(Exercise inputs)
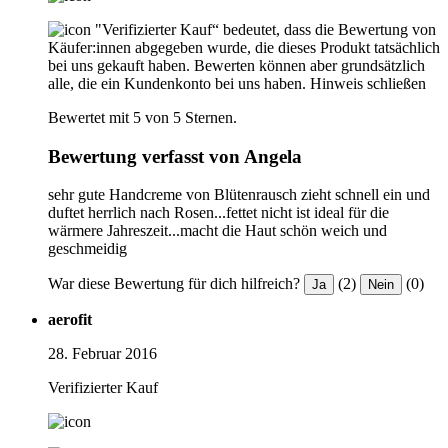
"Verifizierter Kauf“ bedeutet, dass die Bewertung von
Käufer:innen abgegeben wurde, die dieses Produkt tatsächlich
bei uns gekauft haben. Bewerten können aber grundsätzlich
alle, die ein Kundenkonto bei uns haben.
Hinweis schließen
Bewertet mit 5 von 5 Sternen.
Bewertung verfasst von Angela
sehr gute Handcreme von Blütenrausch zieht schnell ein und
duftet herrlich nach Rosen...fettet nicht ist ideal für die
wärmere Jahreszeit...macht die Haut schön weich und
geschmeidig
War diese Bewertung für dich hilfreich?
(2)
(0)
Ja
Nein
aerofit
28. Februar 2016
Verifizierter Kauf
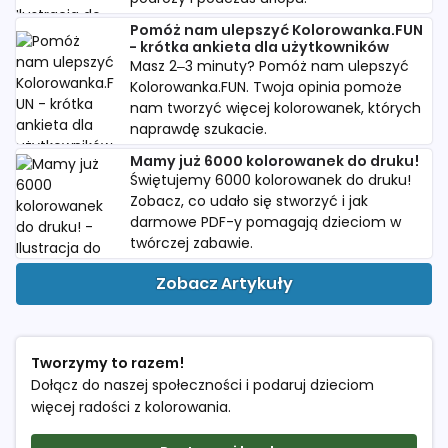
Pomóż nam ulepszyć Kolorowanka.FUN
- krótka ankieta dla użytkowników
Masz 2–3 minuty? Pomóż nam ulepszyć
Kolorowanka.FUN. Twoja opinia pomoże
nam tworzyć więcej kolorowanek, których
naprawdę szukacie.
Mamy już 6000 kolorowanek do druku!
Świętujemy 6000 kolorowanek do druku!
Zobacz, co udało się stworzyć i jak
darmowe PDF-y pomagają dzieciom w
twórczej zabawie.
Zobacz Artykuły
Tworzymy to razem!
Dołącz do naszej społeczności i podaruj dzieciom
więcej radości z kolorowania.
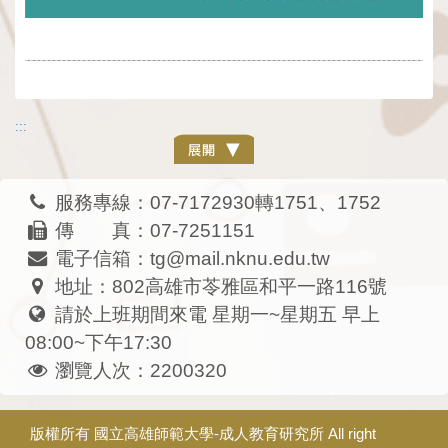
:::
服務專線：07-7172930轉1751、1752
傳 真：07-7251151
電子信箱：tg@mail.nknu.edu.tw
地址：802高雄市苓雅區和平一路116號
請於上班期間來電 星期一~星期五 早上
08:00~下午17:30
瀏覽人次：2200320
版權所有
國立高雄師範大學-成人教育研究所
All right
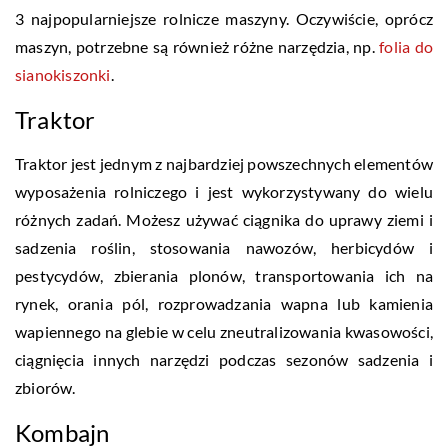
3 najpopularniejsze rolnicze maszyny. Oczywiście, oprócz
maszyn, potrzebne są również różne narzędzia, np.
folia do
sianokiszonki
.
Traktor
Traktor jest jednym z najbardziej powszechnych elementów
wyposażenia rolniczego i jest wykorzystywany do wielu
różnych zadań. Możesz używać ciągnika do uprawy ziemi i
sadzenia roślin, stosowania nawozów, herbicydów i
pestycydów, zbierania plonów, transportowania ich na
rynek, orania pól, rozprowadzania wapna lub kamienia
wapiennego na glebie w celu zneutralizowania kwasowości,
ciągnięcia innych narzędzi podczas sezonów sadzenia i
zbiorów.
Kombajn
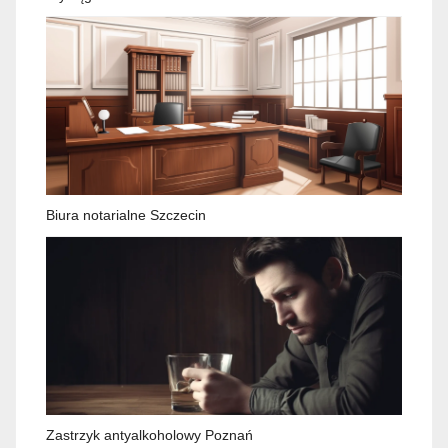
Biura notarialne Szczecin
Zastrzyk antyalkoholowy Poznań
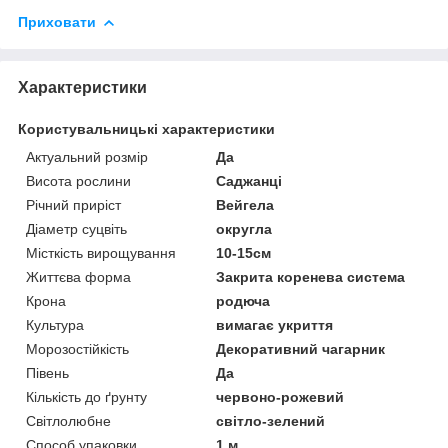
Приховати
Характеристики
Користувальницькі характеристики
Актуальний розмір
Да
Висота рослини
Саджанці
Річний приріст
Вейгела
Діаметр суцвіть
округла
Місткість вирощування
10-15см
Життєва форма
Закрита коренева система
Крона
родюча
Культура
вимагає укриття
Морозостійкість
Декоративний чагарник
Півень
Да
Кількість до ґрунту
червоно-рожевий
Світлолюбне
світло-зелений
Способ упаковки
1 м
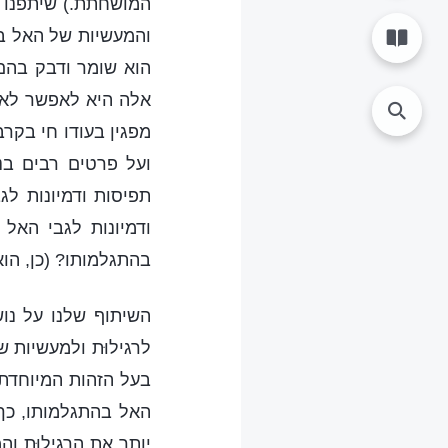
המושחתת.) שיתפנו ע
והמעשיות של האל ב
הוא שומר ודבק בהם 
אלה היא לאפשר לאנש
מפגין בעודו חי בקר
ועל פרטים רבים ב
תפיסות ודמיונות ל
ודמיונות לגבי האל
בהתגלמותו? (כן, הוא 
השיתוף שלנו על נו
לרגילוּת ולמעשיות 
בעל הזהות המיוחדת.
האל בהתגלמותו, כך
יותר את הרגילוּת 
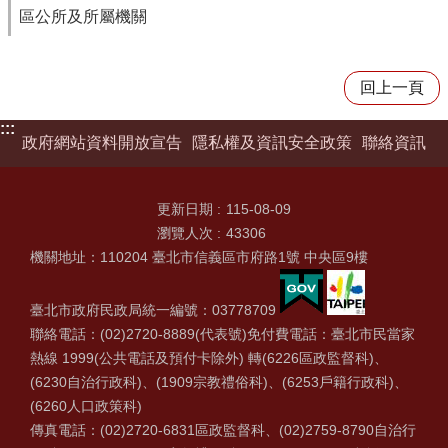
區公所及所屬機關
回上一頁
:::
政府網站資料開放宣告
隱私權及資訊安全政策
聯絡資訊
更新日期
115-08-09
瀏覽人次
43306
機關地址：110204 臺北市信義區市府路1號 中央區9樓
臺北市政府民政局統一編號：03778709
聯絡電話：(02)2720-8889(代表號)免付費電話：臺北市民當家
熱線 1999(公共電話及預付卡除外) 轉(6226區政監督科)、
(6230自治行政科)、(1909宗教禮俗科)、(6253戶籍行政科)、
(6260人口政策科)
傳真電話：(02)2720-6831區政監督科、(02)2759-8790自治行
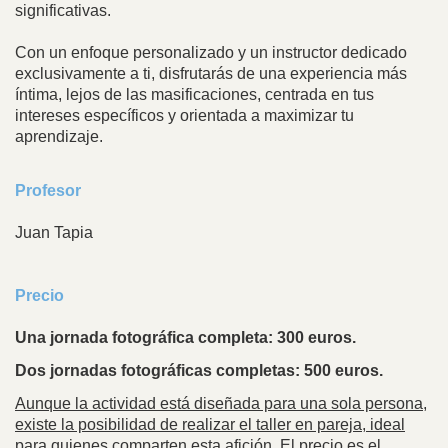
significativas.
Con un enfoque personalizado y un instructor dedicado
exclusivamente a ti, disfrutarás de una experiencia más
íntima, lejos de las masificaciones, centrada en tus
intereses específicos y orientada a maximizar tu
aprendizaje.
Profesor
Juan Tapia
Precio
Una jornada fotográfica completa: 300 euros.
Dos jornadas fotográficas completas: 500 euros.
Aunque la actividad está diseñada para una sola persona,
existe la posibilidad de realizar el taller en pareja, ideal
para quienes comparten esta afición. El precio es el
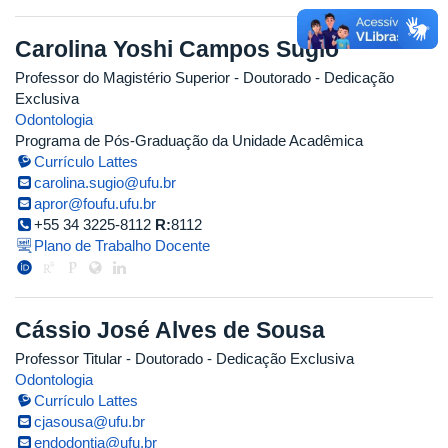
Carolina Yoshi Campos Sugio
Professor do Magistério Superior
- Doutorado
- Dedicação
Exclusiva
Odontologia
Programa de Pós-Graduação da Unidade Acadêmica
Currículo Lattes
carolina.sugio@ufu.br
apror@foufu.ufu.br
+55 34 3225-8112
R:
8112
Plano de Trabalho Docente
Cássio José Alves de Sousa
Professor Titular
- Doutorado
- Dedicação Exclusiva
Odontologia
Currículo Lattes
cjasousa@ufu.br
endodontia@ufu.br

(Task brief) Find the word "Verifizierter" in the records. Copy every line it appears in.

(Solution to this task)
"Verifizierter Kauf“ bedeutet, dass die Bewertung von
Verifizierter Kauf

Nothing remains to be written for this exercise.